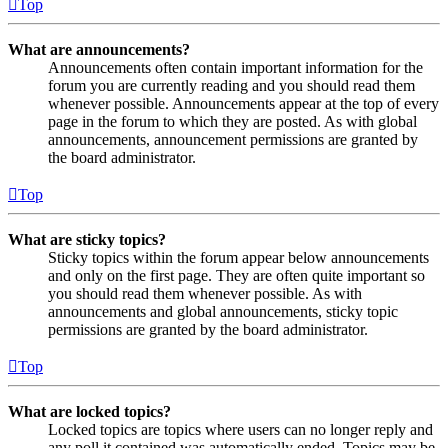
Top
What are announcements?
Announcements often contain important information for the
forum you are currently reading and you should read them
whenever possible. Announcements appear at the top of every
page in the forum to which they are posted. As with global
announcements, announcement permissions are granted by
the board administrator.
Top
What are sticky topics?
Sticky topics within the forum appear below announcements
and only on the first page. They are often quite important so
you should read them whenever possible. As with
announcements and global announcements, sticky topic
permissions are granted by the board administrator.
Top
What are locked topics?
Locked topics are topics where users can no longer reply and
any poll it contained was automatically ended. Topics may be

*****

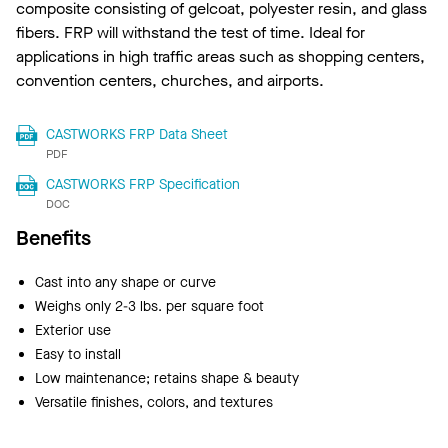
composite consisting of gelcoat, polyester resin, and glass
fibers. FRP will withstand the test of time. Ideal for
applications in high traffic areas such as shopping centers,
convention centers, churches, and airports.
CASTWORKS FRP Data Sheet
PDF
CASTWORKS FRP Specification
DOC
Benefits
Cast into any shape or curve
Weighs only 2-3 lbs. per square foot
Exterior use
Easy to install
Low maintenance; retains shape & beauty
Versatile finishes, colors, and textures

*****

▸ What needs to be done: Read the listing. Report every line that includes the word "granted".

▸ Answer section:
announcements, announcement permissions are granted by
permissions are granted by the board administrator.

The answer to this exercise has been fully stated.